### Exercise goal
Set out exactly every line of the entries below, starting at the line that holds "Сферы применения" and stopping after the line that holds "Мебельное и столярное дело".
Data supplied Start Marker
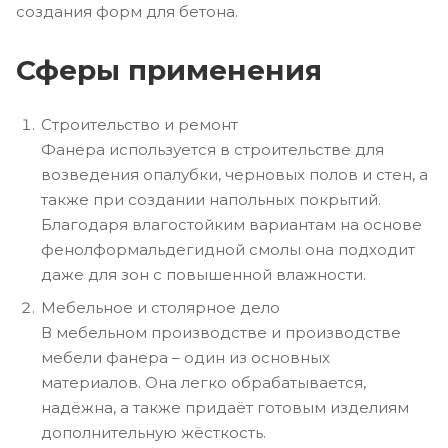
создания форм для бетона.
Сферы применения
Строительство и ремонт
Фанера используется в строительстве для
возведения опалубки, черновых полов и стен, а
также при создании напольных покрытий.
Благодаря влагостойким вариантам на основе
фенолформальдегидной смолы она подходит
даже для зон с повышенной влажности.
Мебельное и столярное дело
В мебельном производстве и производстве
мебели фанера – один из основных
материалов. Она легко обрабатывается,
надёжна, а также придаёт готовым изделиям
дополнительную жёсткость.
Data supplied End Marker
### Written solution
Сферы применения
Строительство и ремонт
Фанера используется в строительстве для
возведения опалубки, черновых полов и стен, а
также при создании напольных покрытий.
Благодаря влагостойким вариантам на основе
фенолформальдегидной смолы она подходит
даже для зон с повышенной влажности.
Мебельное и столярное дело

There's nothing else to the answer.